:: Your assignment ::
Before printing the listing, strip out its pictures and keep everything else exact.

╭──

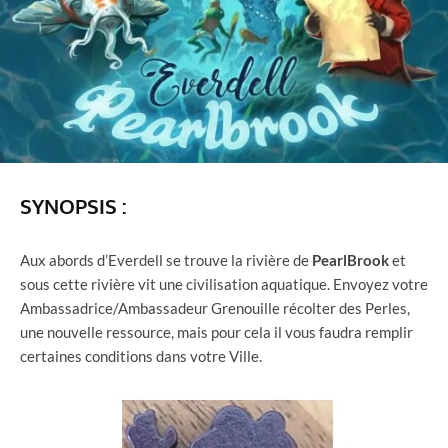
SYNOPSIS :
Aux abords d’Everdell se trouve la rivière de
PearlBrook
et
sous cette rivière vit une civilisation aquatique. Envoyez votre
Ambassadrice/Ambassadeur Grenouille récolter des Perles,
une nouvelle ressource, mais pour cela il vous faudra remplir
certaines conditions dans votre Ville.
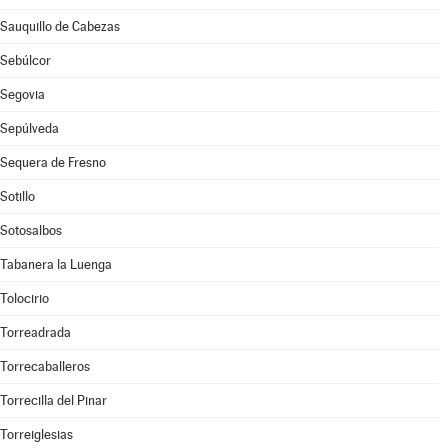
Sauquillo de Cabezas
Sebúlcor
Segovia
Sepúlveda
Sequera de Fresno
Sotillo
Sotosalbos
Tabanera la Luenga
Tolocirio
Torreadrada
Torrecaballeros
Torrecilla del Pinar
Torreiglesias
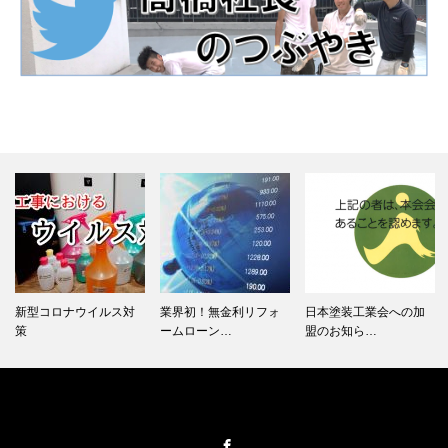
対
業界初！無金利リフォ
日本塗装工業会への加
シーリング工事
ームローン…
盟のお知ら…
Facebook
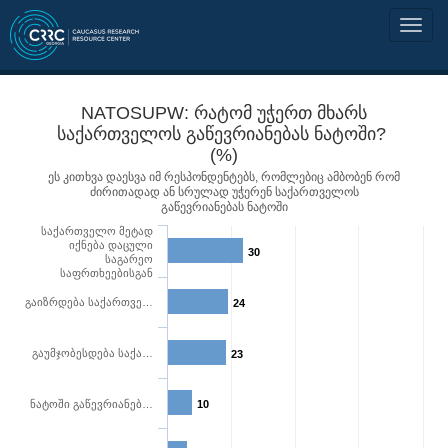
NATOSUPW: რატომ უჭერთ მხარს
საქართველოს გაწევრიანებას ნატოში?
(%)
ეს კითხვა დაესვა იმ რესპონდენტებს, რომლებიც ამბობენ რომ
ძირითადად ან სრულად უჭერენ საქართველოს
გაწევრიანებას ნატოში
საქართველო მეტად
იქნება დაცული
30
საგარეო
საფრთხეებისგან
გაიზრდება საქართვე…
24
გაუმჯობესდება საქა…
23
ნატოში გაწევრიანებ…
10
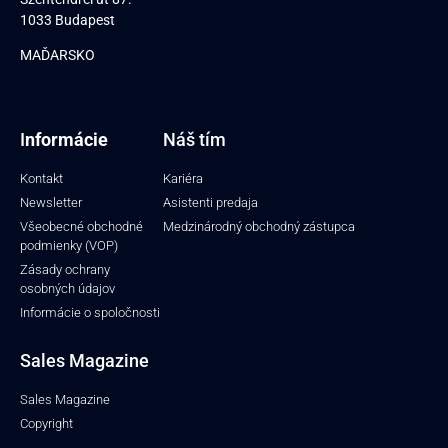
1033 Budapest
MAĎARSKO
I
nformácie
Náš tím
Kontakt
Kariéra
Newsletter
Asistenti predaja
Všeobecné obchodné
Medzinárodný obchodný zástupca
podmienky (VOP)
Zásady ochrany
osobných údajov
Informácie o spoločnosti
Sales Magazine
Sales Magazine
Copyright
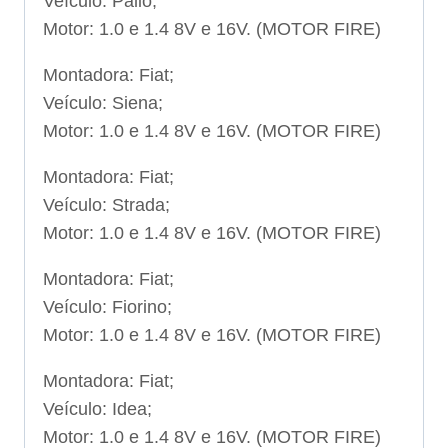
Veículo: Palio;
Motor: 1.0 e 1.4 8V e 16V. (MOTOR FIRE)
Montadora: Fiat;
Veículo: Siena;
Motor: 1.0 e 1.4 8V e 16V. (MOTOR FIRE)
Montadora: Fiat;
Veículo: Strada;
Motor: 1.0 e 1.4 8V e 16V. (MOTOR FIRE)
Montadora: Fiat;
Veículo: Fiorino;
Motor: 1.0 e 1.4 8V e 16V. (MOTOR FIRE)
Montadora: Fiat;
Veículo: Idea;
Motor: 1.0 e 1.4 8V e 16V. (MOTOR FIRE)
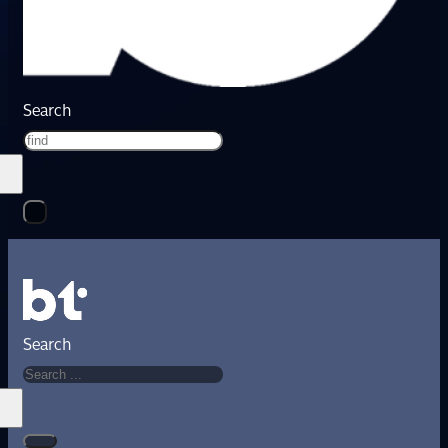
Search
Search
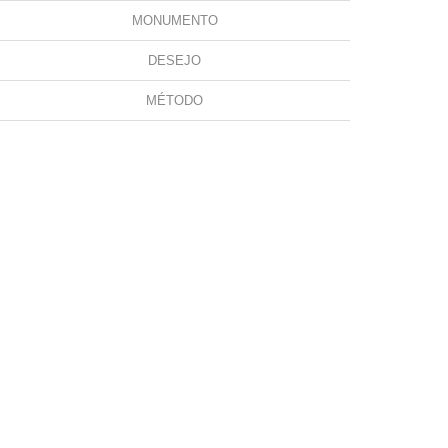
MONUMENTO
DESEJO
MÉTODO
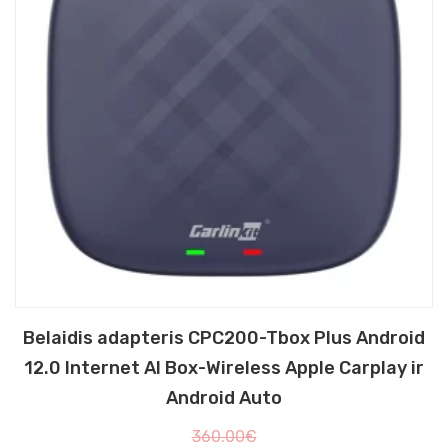
Belaidis adapteris CPC200-Tbox Plus Android
12.0 Internet AI Box-Wireless Apple Carplay ir
Android Auto
360.00
€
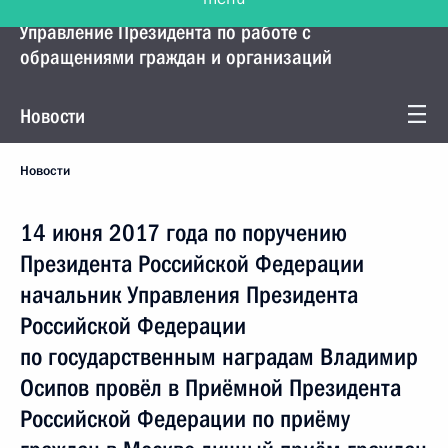
Управление Президента по работе с
обращениями граждан и организаций
Новости
Новости
14 июня 2017 года по поручению
Президента Российской Федерации
начальник Управления Президента
Российской Федерации
по государственным наградам Владимир
Осипов провёл в Приёмной Президента
Российской Федерации по приёму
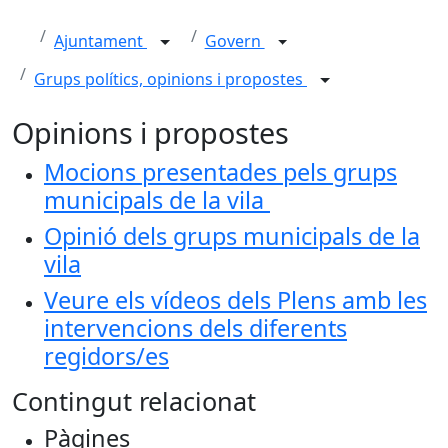
Ajuntament
Govern
Grups polítics, opinions i propostes
Opinions i propostes
Mocions presentades pels grups
municipals de la vila
Opinió dels grups municipals de la
vila
Veure els vídeos dels Plens amb les
intervencions dels diferents
regidors/es
Contingut relacionat
Pàgines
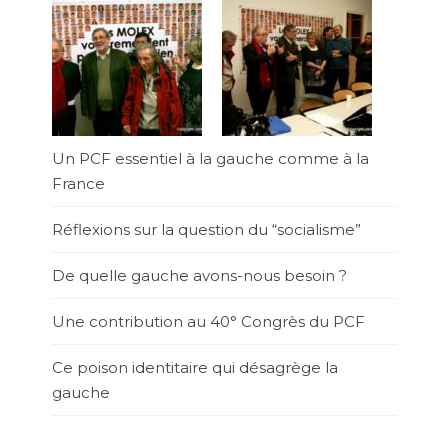
Un PCF essentiel à la gauche comme à la
France
Réflexions sur la question du “socialisme”
De quelle gauche avons-nous besoin ?
Une contribution au 40° Congrès du PCF
Ce poison identitaire qui désagrège la
gauche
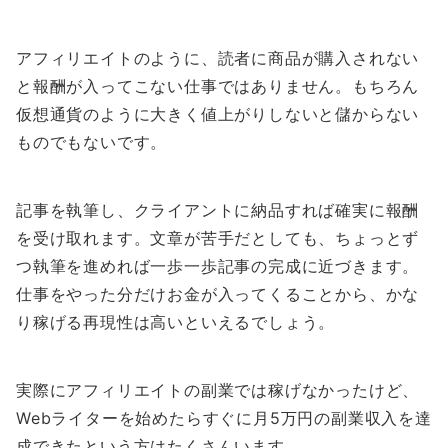
アフィリエイトのように、読者に商品が購入されない
と報酬が入ってこない仕事ではありません。もちろん
仮想通貨のように大きく値上がりしないと儲からない
ものでもないです。
記事を執筆し、クライアントに納品すれば確実に報酬
を受け取れます。文章が苦手だとしても、ちょっとず
つ執筆を進めれば一歩一歩記事の完成に近づきます。
仕事をやった分だけお金が入ってくることから、かな
り稼げる再現性は高いといえるでしょう。
実際にアフィリエイトの副業では稼げなかったけど、
Webライターを始めたらすぐに月5万円の副業収入を達
成できたという方はたくさんいます。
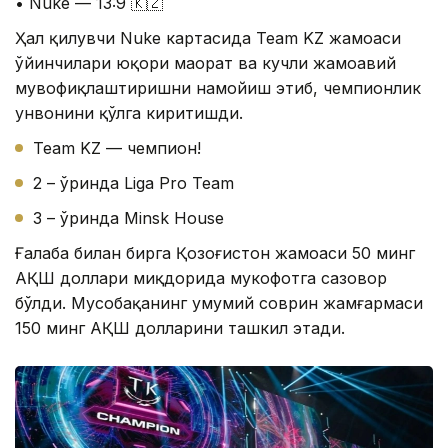
• Nuke — 13:9 🇰🇿
Ҳал қилувчи Nuke картасида Team KZ жамоаси
ўйинчилари юқори маҳорат ва кучли жамоавий
мувофиқлаштиришни намойиш этиб, чемпионлик
унвонини қўлга киритишди.
Team KZ — чемпион!
2 – ўринда Liga Pro Team
3 – ўринда Minsk House
Ғалаба билан бирга Қозоғистон жамоаси 50 минг
АҚШ доллари миқдорида мукофотга сазовор
бўлди. Мусобақанинг умумий соврин жамғармаси
150 минг АҚШ долларини ташкил этади.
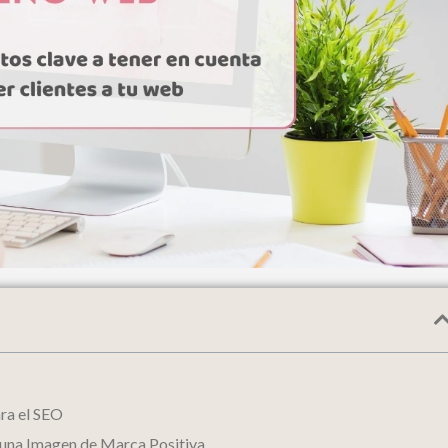
ra el SEO
 una Imagen de Marca Positiva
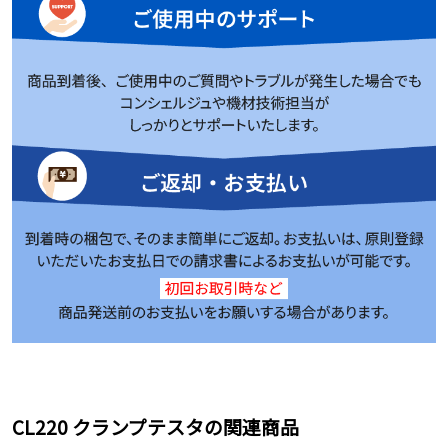
CL220 クランプテスタの関連商品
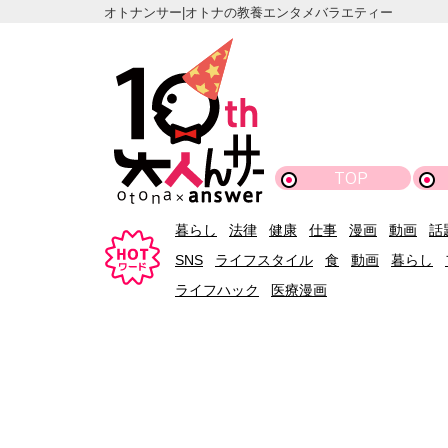
オトナンサー|オトナの教養エンタメバラエティー
TOP
暮らし
法律
健康
仕事
漫画
動画
話
SNS
ライフスタイル
食
動画
暮らし
ライフハック
医療漫画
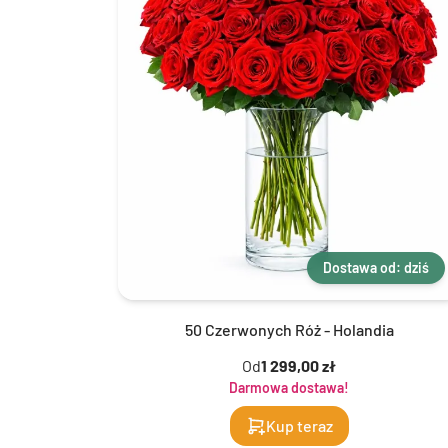
Dostawa od: dziś
50 Czerwonych Róż - Holandia
Od
1 299,00 zł
Darmowa dostawa!
Kup teraz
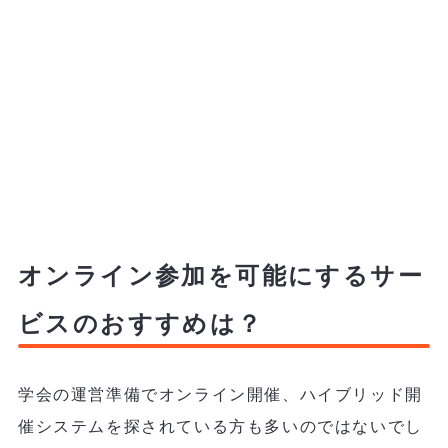
オンライン参加を可能にするサー
ビスのおすすめは？
学会の運営準備でオンライン開催、ハイブリッド開
催システムを探されている方も多いのではないでし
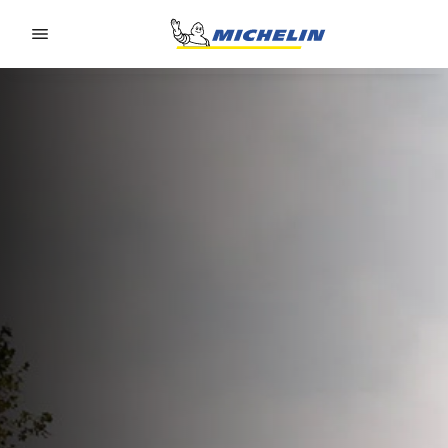
Go to page content
Go to page navigation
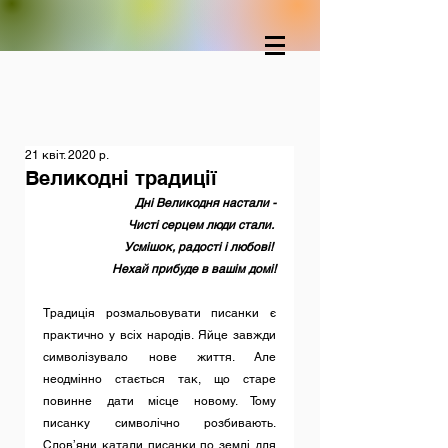
21 квіт. 2020 р.
Великодні традиції
Дні Великодня настали -
Чисті серцем люди стали. 
Усмішок, радості і любові!
Нехай прибуде в вашім домі!
Традиція розмальовувати писанки є 
практично у всіх народів. Яйце завжди 
символізувало нове життя. Але 
неодмінно стається так, що старе 
повинне дати місце новому. Тому 
писанку символічно розбивають. 
Слов’яни катали писанки по землі для 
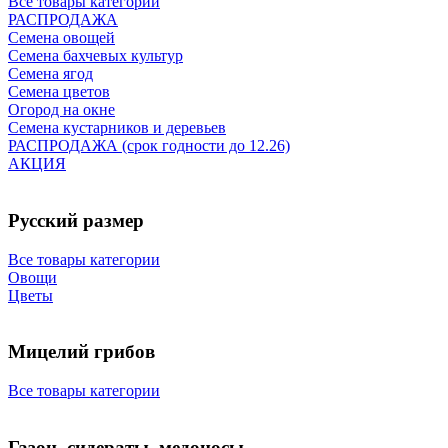
Все товары категории
РАСПРОДАЖА
Семена овощей
Семена бахчевых культур
Семена ягод
Семена цветов
Огород на окне
Семена кустарников и деревьев
РАСПРОДАЖА (срок годности до 12.26)
АКЦИЯ
Русский размер
Все товары категории
Овощи
Цветы
Мицелий грибов
Все товары категории
Газон, сидераты, медоносы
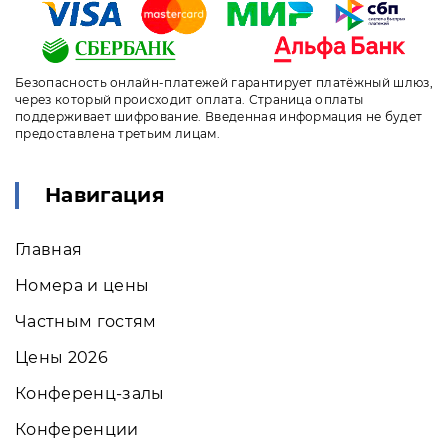
Безопасность онлайн-платежей гарантирует платёжный шлюз,
через который происходит оплата. Страница оплаты
поддерживает шифрование. Введенная информация не будет
предоставлена третьим лицам.
Навигация
Главная
Номера и цены
Частным гостям
Цены 2026
Конференц-залы
Конференции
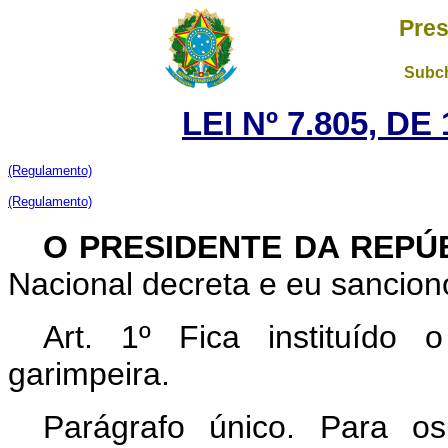
Pres
Subch
LEI Nº 7.805, D
(Regulamento)
(Regulamento)
O PRESIDENTE DA REPÚ
Nacional decreta e eu sanciono
Art. 1º Fica instituído
garimpeira.
Parágrafo único. Para o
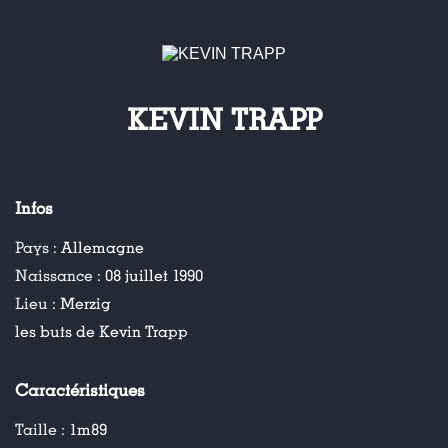
KEVIN TRAPP
Infos
Pays :
Allemagne
Naissance :
08 juillet 1990
Lieu :
Merzig
les buts de Kevin Trapp
Caractéristiques
Taille :
1m89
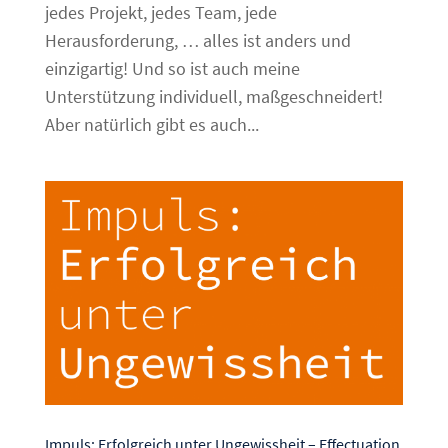
jedes Projekt, jedes Team, jede
Herausforderung, … alles ist anders und
einzigartig! Und so ist auch meine
Unterstützung individuell, maßgeschneidert!
Aber natürlich gibt es auch...
Impuls: Erfolgreich unter Ungewissheit – Effectuation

╰──

:: Your solution ::
SYNOPSIS :
Aux abords d’Everdell se trouve la rivière de
PearlBrook
et
sous cette rivière vit une civilisation aquatique. Envoyez votre
Ambassadrice/Ambassadeur Grenouille récolter des Perles,
une nouvelle ressource, mais pour cela il vous faudra remplir
certaines conditions dans votre Ville.
Sauquillo de Cabezas
Sebúlcor
Segovia
Sepúlveda
Sequera de Fresno
Sotillo
Sotosalbos
Tabanera la Luenga
Tolocirio
Torreadrada
Torrecaballeros
Torrecilla del Pinar
Torreiglesias
対
業界初！無金利リフォ
日本塗装工業会への加
シーリング工事
ームローン…
盟のお知ら…
Facebook
NATOSUPW: რატომ უჭერთ მხარს
საქართველოს გაწევრიანებას ნატოში?
(%)
ეს კითხვა დაესვა იმ რესპონდენტებს, რომლებიც ამბობენ რომ
ძირითადად ან სრულად უჭერენ საქართველოს
გაწევრიანებას ნატოში
საქართველო მეტად
იქნება დაცული
30
საგარეო
საფრთხეებისგან
გაიზრდება საქართვე…
24
გაუმჯობესდება საქა…
23
ნატოში გაწევრიანებ…
10
1033 Budapest
MAĎARSKO
I
nformácie
Náš tím
Kontakt
Kariéra
Newsletter
Asistenti predaja
Všeobecné obchodné
Medzinárodný obchodný zástupca
podmienky (VOP)
Zásady ochrany
osobných údajov
Informácie o spoločnosti
Sales Magazine
Sales Magazine
Copyright
Veículo: Palio;
Motor: 1.0 e 1.4 8V e 16V. (MOTOR FIRE)
Montadora: Fiat;
Veículo: Siena;
Motor: 1.0 e 1.4 8V e 16V. (MOTOR FIRE)
Montadora: Fiat;
Veículo: Strada;
Motor: 1.0 e 1.4 8V e 16V. (MOTOR FIRE)
Montadora: Fiat;
Veículo: Fiorino;
Motor: 1.0 e 1.4 8V e 16V. (MOTOR FIRE)
Montadora: Fiat;
Veículo: Idea;
Motor: 1.0 e 1.4 8V e 16V. (MOTOR FIRE)
Search
Search
MONUMENTO
DESEJO
MÉTODO
Belaidis adapteris CPC200-Tbox Plus Android
12.0 Internet AI Box-Wireless Apple Carplay ir
Android Auto
360.00
€
Управление Президента по работе с
обращениями граждан и организаций
Новости
Новости
14 июня 2017 года по поручению
Президента Российской Федерации
начальник Управления Президента
Российской Федерации
по государственным наградам Владимир
Осипов провёл в Приёмной Президента
Российской Федерации по приёму
Ajuntament
Govern
Grups polítics, opinions i propostes
Opinions i propostes
Mocions presentades pels grups
municipals de la vila
Opinió dels grups municipals de la
vila
Veure els vídeos dels Plens amb les
intervencions dels diferents
regidors/es
Contingut relacionat
Pàgines
Un PCF essentiel à la gauche comme à la
France
Réflexions sur la question du “socialisme”
De quelle gauche avons-nous besoin ?
Une contribution au 40° Congrès du PCF
Ce poison identitaire qui désagrège la
gauche
アフィリエイトのように、読者に商品が購入されない
と報酬が入ってこない仕事ではありません。もちろん
仮想通貨のように大きく値上がりしないと儲からない
ものでもないです。
記事を執筆し、クライアントに納品すれば確実に報酬
を受け取れます。文章が苦手だとしても、ちょっとず
つ執筆を進めれば一歩一歩記事の完成に近づきます。
仕事をやった分だけお金が入ってくることから、かな
り稼げる再現性は高いといえるでしょう。
実際にアフィリエイトの副業では稼げなかったけど、
Webライターを始めたらすぐに月5万円の副業収入を達
成できたという方はたくさんいます。
• Nuke — 13:9 🇰🇿
Ҳал қилувчи Nuke картасида Team KZ жамоаси
ўйинчилари юқори маҳорат ва кучли жамоавий
мувофиқлаштиришни намойиш этиб, чемпионлик
унвонини қўлга киритишди.
Team KZ — чемпион!
2 – ўринда Liga Pro Team
3 – ўринда Minsk House
Ғалаба билан бирга Қозоғистон жамоаси 50 минг
АҚШ доллари миқдорида мукофотга сазовор
бўлди. Мусобақанинг умумий соврин жамғармаси
150 минг АҚШ долларини ташкил этади.
ra el SEO
 una Imagen de Marca Positiva
CL220 クランプテスタの関連商品
オトナンサー|オトナの教養エンタメバラエティー
TOP
暮らし
法律
健康
仕事
漫画
動画
話
SNS
ライフスタイル
食
動画
暮らし
ライフハック
医療漫画
Dostawa od: dziś
50 Czerwonych Róż - Holandia
Od
1 299,00 zł
Darmowa dostawa!
Kup teraz
オンライン参加を可能にするサー
ビスのおすすめは？
学会の運営準備でオンライン開催、ハイブリッド開
催システムを探されている方も多いのではないでし
Go to page content
Go to page navigation
21 квіт. 2020 р.
Великодні традиції
Дні Великодня настали -
Чисті серцем люди стали. 
Усмішок, радості і любові!
Нехай прибуде в вашім домі!
Традиція розмальовувати писанки є 
практично у всіх народів. Яйце завжди 
символізувало нове життя. Але 
неодмінно стається так, що старе 
повинне дати місце новому. Тому 
писанку символічно розбивають. 
Слов’яни катали писанки по землі для 
Все товары категории
РАСПРОДАЖА
Семена овощей
Семена бахчевых культур
Семена ягод
Семена цветов
Огород на окне
Семена кустарников и деревьев
РАСПРОДАЖА (срок годности до 12.26)
АКЦИЯ
Русский размер
Все товары категории
Овощи
Цветы
Мицелий грибов
Все товары категории
Газон, сидераты, медоносы
Безопасность онлайн-платежей гарантирует платёжный шлюз,
через который происходит оплата. Страница оплаты
поддерживает шифрование. Введенная информация не будет
предоставлена третьим лицам.
Навигация
Главная
Номера и цены
Частным гостям
Цены 2026
Конференц-залы
Конференции
Pres
Subch
LEI Nº 7.805, D
(Regulamento)
(Regulamento)
O PRESIDENTE DA REPÚ
Nacional decreta e eu sanciono
Art. 1º Fica instituído
garimpeira.
Parágrafo único. Para o
KEVIN TRAPP
Infos
Pays :
Allemagne
Naissance :
08 juillet 1990
Lieu :
Merzig
les buts de Kevin Trapp
Caractéristiques
Taille :
1m89
jedes Projekt, jedes Team, jede
Herausforderung, … alles ist anders und
einzigartig! Und so ist auch meine
Unterstützung individuell, maßgeschneidert!
Aber natürlich gibt es auch...
Impuls: Erfolgreich unter Ungewissheit – Effectuation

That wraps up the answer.